Question

What is the oxidation state of Mn in $ \text{KMn}{{\text{O}}_{4}} $ ?
(A) $ -7 $
(B) $ -3 $
(C) 0
(D) $ +3 $
(E) $ +7 $

Answer 1

Hint: $ {{\text{M}}^{0}}\to {{\text{M}}^{+}}+{{\text{e}}^{-}} $ oxidation reaction $ +1 $
 $ {{\text{M}}^{+}}+{{e}^{-}}\to {{\text{M}}^{0}} $ Reduction 0
Oxidation state is the hypothetical charge an atom would have if all bonds to atoms of different elements were treated as ionic.

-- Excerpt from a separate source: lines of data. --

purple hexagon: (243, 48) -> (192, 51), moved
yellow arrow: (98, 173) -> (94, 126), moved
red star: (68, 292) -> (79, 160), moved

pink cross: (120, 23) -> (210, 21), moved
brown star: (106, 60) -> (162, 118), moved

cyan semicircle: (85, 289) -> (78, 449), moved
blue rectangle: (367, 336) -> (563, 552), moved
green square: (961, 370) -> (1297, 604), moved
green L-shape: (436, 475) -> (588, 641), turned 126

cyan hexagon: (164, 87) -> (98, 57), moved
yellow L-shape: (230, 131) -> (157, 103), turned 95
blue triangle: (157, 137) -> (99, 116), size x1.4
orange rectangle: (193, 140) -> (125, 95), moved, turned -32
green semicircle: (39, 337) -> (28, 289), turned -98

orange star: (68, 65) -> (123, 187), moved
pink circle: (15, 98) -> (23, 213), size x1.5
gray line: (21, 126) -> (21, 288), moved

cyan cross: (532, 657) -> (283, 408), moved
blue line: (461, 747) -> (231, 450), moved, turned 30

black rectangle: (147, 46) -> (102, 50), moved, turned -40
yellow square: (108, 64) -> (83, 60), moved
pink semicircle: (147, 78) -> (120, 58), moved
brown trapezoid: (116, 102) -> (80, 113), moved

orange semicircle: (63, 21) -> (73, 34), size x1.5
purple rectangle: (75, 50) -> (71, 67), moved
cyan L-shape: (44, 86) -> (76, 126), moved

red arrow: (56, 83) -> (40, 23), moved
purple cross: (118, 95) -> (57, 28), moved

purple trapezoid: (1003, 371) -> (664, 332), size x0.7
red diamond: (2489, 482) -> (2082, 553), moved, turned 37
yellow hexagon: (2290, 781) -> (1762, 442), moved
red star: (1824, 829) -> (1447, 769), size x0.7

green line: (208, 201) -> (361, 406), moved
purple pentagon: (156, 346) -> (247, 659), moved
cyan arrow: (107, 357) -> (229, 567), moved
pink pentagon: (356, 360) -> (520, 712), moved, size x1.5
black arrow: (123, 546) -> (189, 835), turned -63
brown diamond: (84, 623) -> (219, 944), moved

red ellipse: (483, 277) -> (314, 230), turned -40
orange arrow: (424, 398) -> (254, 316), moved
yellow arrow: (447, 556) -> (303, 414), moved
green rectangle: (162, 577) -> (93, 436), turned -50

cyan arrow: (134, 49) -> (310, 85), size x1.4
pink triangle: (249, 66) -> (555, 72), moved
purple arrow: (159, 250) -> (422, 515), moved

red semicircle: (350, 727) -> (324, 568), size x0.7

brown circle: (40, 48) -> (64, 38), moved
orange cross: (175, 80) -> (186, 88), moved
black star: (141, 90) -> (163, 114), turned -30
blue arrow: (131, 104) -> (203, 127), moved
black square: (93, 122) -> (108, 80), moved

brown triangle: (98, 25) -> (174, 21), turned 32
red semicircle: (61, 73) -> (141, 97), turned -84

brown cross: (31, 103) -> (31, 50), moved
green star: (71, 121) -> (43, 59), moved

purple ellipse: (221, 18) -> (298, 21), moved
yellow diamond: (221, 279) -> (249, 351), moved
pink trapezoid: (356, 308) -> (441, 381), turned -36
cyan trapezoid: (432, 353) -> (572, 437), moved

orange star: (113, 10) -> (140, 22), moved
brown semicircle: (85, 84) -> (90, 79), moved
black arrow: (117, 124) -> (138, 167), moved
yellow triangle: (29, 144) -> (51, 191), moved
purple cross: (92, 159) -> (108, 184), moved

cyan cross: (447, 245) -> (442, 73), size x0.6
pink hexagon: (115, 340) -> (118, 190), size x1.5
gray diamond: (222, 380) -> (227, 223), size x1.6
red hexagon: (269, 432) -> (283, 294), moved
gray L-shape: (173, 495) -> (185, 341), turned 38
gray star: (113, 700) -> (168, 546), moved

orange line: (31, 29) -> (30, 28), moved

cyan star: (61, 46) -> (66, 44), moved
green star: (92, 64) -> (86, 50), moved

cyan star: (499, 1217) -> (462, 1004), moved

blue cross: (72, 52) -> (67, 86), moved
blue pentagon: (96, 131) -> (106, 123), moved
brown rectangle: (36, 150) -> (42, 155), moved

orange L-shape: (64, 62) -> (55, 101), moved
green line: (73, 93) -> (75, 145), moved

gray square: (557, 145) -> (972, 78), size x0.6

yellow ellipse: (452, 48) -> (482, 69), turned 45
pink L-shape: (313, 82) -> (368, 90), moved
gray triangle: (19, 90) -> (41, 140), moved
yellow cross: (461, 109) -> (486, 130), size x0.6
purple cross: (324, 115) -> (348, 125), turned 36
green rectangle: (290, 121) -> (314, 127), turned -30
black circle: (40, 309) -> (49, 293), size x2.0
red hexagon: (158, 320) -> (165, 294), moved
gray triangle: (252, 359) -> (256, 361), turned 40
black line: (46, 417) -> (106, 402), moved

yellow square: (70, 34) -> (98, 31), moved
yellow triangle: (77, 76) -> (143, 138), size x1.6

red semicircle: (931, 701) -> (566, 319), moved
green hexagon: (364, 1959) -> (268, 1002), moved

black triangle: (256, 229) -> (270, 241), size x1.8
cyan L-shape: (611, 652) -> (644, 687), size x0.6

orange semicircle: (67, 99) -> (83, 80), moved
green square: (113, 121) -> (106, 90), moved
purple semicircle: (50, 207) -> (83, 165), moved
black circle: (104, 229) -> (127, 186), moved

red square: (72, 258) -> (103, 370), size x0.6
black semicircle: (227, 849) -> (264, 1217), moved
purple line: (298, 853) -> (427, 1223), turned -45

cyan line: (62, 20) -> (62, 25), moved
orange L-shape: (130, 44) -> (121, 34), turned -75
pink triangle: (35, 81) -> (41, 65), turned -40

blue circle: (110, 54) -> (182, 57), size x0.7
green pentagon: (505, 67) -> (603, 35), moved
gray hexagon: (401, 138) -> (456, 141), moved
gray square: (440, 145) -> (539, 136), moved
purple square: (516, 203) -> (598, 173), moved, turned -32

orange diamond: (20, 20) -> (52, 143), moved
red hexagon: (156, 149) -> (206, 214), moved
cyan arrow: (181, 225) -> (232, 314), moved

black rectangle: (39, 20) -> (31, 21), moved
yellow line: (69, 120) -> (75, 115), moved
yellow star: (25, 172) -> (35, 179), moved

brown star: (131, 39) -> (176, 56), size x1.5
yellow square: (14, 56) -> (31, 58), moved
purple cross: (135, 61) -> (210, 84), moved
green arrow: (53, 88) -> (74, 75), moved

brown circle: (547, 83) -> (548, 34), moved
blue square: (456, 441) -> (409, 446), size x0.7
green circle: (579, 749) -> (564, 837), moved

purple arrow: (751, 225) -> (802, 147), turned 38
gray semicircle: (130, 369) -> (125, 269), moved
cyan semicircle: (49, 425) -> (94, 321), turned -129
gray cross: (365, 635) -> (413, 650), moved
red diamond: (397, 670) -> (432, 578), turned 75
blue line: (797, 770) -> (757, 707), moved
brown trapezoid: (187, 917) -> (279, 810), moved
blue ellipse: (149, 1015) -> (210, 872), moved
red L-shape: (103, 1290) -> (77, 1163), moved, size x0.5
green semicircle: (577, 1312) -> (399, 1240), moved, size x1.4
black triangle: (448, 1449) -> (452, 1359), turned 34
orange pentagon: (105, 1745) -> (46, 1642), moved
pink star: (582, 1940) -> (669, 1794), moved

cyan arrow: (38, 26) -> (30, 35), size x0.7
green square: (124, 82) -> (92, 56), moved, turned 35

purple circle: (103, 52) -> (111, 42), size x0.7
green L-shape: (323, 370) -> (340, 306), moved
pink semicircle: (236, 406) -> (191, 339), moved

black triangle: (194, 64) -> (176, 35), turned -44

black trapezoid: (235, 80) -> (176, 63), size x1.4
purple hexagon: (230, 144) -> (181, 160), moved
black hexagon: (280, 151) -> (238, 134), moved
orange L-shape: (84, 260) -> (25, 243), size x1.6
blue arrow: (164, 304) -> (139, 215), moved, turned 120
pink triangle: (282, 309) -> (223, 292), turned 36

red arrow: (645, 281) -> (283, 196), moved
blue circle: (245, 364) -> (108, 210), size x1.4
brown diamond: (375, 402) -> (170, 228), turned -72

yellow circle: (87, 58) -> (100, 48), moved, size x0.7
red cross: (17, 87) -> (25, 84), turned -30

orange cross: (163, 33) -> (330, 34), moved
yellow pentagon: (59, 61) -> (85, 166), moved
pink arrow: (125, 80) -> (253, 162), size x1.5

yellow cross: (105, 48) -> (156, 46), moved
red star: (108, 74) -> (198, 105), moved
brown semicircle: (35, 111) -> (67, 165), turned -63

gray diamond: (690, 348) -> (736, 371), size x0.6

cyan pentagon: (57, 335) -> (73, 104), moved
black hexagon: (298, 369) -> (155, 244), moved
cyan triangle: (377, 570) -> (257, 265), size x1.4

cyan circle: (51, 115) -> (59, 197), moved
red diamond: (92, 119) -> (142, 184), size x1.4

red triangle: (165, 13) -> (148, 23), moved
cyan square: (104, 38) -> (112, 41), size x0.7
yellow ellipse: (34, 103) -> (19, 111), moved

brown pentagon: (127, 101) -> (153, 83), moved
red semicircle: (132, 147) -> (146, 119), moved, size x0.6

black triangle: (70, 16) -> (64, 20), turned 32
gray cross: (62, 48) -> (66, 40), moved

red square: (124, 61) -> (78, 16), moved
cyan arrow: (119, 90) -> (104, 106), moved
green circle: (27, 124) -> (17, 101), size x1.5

Complete step by step Solution
 $ \text{KMn}{{\text{O}}_{4}} $ dissociated as $ {{\text{K}}^{+}} $ and $ \text{MnO}_{4}^{-} $ .
Thus we will now calculate the oxidation number of Mn l. let us suppose it has an oxidation state of X. Thus the equation is –
 $ 1+\text{X}-8=0 $
Thus the value of X is $ +7 $
The equation has been written in that manner because $ \text{KMn}{{\text{O}}_{4}} $ has an overall oxidation number of 0.K has an oxidation number of $ +1 $ and o has an oxidation number on both the sides should be balanced and hence we get the value to be $ +7 $
So option E correct answer

Additional information
The oxidation number of a free element is always 0.
The oxidation number of a monatomic ion equals the charge of the ion.
The oxidation number of H is $ +1 $ , but it is $ -1 $ in when combined with less electronegative elements.
The oxidation number of O in compounds is usually $ -2 $ , but it is $ -1 $ in peroxides.
Rules of Assigning Oxidation Number to Elements
Rule 1: the oxidation number of an element in its free state is zero
Rule 2: the oxidation number of monatomic ions is the same as the charge on the ion.
Rule 3: the sum of all oxidation numbers in a neutral compound is zero.

Note
Oxidation number also called oxidation state, the total number of electrons that an atom either gains or loses in order to form a chemical bond with another atom.The oxidation number of hydrogen is almost always $ +1 $ when it is in a compound.